Perguntado se ele deposita suas esperanças em movimentos populares no Líbano e em todo o mundo árabe à luz da guerra em Gaza, Abdala respondeu que isso não é apenas uma esperança, mas uma responsabilidade.
“Devemos nos esforçar, não apenas apostar, em mover as ruas árabes. Esta é uma missão central em nome da firmeza da resistência em Gaza e na Cisjordânia”, disse ele.
Quando perguntado se ele tem um projeto político próprio após sua libertação, Abdala disse: “Jorge Abdala é um simples combatente entre as fileiras de nosso povo”.
Ele explicou que se reunirá com forças políticas e populares no Líbano para ver como pode melhor servir ao país. “Vou ouvir, observar e ver em primeira mão o que antes só podia perceber abstratamente por trás das grades”, disse ele.
“Falarei com qualquer um que encontre tempo para me encontrar e ouvirei deles onde acreditam que posso contribuir, para o projeto nacional, para a construção do Estado, para a construção do exército, para o enfrentamento do inimigo sionista e para a proteção de nossa sociedade.”
Abdala, ex-membro da Frente Popular para a Libertação da Palestina (FPLP), cumpriu até agora 41 anos de prisão, o que o torna o prisioneiro há mais tempo detido na Europa.
Ele fundou as Facções Revolucionárias Armadas Libanesas (LARF) marxista-leninistas, que reivindicaram a responsabilidade por quatro operações na França durante a década de 1980.
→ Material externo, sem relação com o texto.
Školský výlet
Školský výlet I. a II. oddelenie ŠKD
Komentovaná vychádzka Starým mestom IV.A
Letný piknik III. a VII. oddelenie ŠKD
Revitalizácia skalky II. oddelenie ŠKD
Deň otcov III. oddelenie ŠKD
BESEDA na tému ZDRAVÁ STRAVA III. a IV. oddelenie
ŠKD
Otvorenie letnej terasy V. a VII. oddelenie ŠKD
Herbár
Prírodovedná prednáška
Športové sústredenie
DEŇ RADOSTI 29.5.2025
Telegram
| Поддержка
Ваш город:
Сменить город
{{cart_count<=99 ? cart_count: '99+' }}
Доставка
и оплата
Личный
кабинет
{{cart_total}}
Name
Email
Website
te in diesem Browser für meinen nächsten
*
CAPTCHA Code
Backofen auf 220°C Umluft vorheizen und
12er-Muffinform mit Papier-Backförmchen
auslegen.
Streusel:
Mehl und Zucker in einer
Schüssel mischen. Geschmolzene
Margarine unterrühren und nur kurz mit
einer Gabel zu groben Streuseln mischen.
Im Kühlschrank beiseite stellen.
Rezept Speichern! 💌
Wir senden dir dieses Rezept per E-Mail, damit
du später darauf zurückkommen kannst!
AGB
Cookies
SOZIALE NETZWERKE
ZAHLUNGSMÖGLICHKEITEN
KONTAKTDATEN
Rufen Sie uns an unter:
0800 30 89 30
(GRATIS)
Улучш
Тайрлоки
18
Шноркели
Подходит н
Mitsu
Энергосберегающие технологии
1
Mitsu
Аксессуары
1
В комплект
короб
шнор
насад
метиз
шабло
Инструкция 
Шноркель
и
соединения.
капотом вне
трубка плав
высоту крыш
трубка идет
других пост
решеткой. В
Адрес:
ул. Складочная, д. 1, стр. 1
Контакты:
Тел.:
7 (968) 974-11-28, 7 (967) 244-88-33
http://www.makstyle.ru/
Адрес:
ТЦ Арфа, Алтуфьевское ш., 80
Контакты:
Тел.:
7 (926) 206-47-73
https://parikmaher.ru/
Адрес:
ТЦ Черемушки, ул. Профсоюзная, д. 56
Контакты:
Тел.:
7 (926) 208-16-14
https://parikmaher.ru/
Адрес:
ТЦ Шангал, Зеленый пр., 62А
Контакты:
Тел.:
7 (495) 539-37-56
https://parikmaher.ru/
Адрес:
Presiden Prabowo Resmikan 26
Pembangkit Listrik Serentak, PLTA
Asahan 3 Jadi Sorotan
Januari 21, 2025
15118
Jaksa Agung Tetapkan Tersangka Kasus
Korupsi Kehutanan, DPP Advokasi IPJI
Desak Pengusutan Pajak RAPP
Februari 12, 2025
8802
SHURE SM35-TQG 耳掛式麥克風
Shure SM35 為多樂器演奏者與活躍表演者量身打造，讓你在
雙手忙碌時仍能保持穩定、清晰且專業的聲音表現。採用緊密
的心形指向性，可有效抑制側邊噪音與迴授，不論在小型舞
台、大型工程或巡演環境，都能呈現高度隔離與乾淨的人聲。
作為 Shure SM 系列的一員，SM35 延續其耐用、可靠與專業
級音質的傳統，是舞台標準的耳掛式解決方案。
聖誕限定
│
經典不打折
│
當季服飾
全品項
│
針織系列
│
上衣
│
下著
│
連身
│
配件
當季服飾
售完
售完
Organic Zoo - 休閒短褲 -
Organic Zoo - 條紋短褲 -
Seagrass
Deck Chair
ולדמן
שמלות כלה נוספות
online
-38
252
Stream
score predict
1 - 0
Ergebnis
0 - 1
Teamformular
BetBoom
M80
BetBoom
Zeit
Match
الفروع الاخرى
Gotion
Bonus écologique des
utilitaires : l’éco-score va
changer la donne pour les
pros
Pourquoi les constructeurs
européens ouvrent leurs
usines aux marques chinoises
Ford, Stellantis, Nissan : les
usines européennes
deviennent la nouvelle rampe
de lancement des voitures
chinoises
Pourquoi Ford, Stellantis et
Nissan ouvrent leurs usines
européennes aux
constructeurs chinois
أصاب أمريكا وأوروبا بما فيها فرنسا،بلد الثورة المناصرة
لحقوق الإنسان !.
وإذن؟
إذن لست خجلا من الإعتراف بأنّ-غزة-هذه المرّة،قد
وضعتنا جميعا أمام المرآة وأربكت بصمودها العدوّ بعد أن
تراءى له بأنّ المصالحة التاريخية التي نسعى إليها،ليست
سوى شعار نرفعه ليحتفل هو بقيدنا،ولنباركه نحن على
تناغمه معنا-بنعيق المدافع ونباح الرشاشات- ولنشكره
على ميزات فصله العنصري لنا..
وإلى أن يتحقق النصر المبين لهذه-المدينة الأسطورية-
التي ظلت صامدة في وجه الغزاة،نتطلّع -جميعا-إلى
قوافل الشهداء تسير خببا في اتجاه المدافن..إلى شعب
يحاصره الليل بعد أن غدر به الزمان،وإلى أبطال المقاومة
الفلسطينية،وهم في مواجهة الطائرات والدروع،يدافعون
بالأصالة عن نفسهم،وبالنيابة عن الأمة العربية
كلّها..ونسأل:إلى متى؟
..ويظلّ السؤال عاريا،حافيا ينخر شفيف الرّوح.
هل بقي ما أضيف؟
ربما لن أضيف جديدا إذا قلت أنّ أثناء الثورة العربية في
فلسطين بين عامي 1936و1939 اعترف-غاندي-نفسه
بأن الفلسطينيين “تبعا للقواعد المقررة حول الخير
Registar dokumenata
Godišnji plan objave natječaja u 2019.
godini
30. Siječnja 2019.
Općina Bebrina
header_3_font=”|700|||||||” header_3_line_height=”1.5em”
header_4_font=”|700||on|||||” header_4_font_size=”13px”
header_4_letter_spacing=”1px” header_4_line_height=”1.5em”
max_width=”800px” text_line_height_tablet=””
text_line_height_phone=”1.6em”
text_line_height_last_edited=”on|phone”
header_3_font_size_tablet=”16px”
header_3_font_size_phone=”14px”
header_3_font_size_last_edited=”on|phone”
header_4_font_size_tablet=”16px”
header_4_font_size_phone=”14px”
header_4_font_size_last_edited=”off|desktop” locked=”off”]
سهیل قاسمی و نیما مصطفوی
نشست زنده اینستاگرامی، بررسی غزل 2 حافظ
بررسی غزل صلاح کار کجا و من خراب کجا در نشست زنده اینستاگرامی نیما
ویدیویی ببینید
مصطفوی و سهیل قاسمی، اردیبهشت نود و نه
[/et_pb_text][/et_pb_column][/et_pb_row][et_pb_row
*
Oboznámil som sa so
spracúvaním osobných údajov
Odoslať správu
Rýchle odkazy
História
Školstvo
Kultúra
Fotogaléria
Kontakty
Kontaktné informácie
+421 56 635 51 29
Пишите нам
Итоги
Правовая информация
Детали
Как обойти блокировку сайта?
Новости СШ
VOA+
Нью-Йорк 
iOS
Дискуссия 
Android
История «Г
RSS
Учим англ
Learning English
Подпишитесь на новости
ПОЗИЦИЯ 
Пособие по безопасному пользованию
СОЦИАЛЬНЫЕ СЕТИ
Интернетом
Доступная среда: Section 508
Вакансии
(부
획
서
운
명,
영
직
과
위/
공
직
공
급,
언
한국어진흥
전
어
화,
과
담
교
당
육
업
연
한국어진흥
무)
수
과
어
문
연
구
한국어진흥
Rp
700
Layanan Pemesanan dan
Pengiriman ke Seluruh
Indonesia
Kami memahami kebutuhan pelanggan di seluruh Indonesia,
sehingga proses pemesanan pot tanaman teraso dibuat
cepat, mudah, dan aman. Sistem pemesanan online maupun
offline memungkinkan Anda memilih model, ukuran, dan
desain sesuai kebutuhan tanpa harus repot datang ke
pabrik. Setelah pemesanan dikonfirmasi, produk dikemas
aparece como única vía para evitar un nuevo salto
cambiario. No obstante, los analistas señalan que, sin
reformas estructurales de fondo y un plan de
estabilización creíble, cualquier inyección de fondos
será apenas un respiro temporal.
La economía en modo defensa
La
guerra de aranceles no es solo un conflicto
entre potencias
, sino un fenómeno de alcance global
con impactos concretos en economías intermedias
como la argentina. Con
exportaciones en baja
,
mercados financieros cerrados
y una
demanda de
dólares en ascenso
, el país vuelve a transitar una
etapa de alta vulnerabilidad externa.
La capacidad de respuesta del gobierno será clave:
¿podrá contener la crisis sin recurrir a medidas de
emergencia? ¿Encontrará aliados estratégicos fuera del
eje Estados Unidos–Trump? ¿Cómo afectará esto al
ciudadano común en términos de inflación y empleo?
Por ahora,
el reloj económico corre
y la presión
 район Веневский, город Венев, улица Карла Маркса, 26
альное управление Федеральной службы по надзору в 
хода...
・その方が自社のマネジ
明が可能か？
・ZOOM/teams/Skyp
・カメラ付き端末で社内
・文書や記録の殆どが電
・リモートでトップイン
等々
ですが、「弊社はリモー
O combatente libanês foi acusado de participar do assassinato do adido militar dos EUA Charles Robert Ray e do diplomata israelense Yacov Barsimantov em 1982 e foi condenado por essas acusações.
Em seu julgamento pelo suposto assassinato dos diplomatas, Abdala recebeu uma sentença de prisão perpétua, significativamente mais dura do que os 10 anos pedidos pelos promotores. Seu advogado, Jacques Verges, chamou a sentença de “declaração de guerra”.